Records>
# # #

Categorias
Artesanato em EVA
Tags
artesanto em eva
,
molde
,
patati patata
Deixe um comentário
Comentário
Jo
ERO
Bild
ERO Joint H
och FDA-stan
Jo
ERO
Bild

# # #

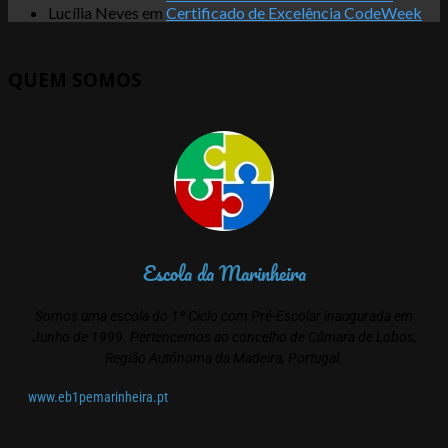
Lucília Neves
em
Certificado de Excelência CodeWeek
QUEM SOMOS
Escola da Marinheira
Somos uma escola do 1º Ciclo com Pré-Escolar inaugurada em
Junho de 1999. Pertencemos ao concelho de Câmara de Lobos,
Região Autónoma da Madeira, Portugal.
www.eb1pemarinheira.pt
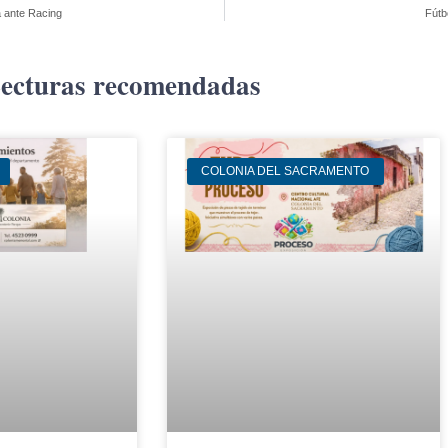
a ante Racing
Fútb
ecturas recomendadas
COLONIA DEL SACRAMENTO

# # #

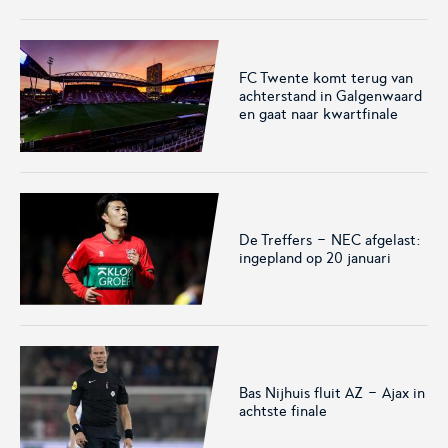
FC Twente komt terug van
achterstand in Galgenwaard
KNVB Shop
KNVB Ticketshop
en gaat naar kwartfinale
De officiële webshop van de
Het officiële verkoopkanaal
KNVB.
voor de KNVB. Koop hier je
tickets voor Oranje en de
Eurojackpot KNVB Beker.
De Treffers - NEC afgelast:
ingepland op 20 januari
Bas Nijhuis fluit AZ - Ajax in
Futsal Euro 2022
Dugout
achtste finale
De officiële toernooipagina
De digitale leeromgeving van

# # #

What is needed> Among the entries above, which lines include "KNVB"? List them all.

Result of this exercise>
KNVB Shop
KNVB Ticketshop
KNVB.
voor de KNVB. Koop hier je
Eurojackpot KNVB Beker.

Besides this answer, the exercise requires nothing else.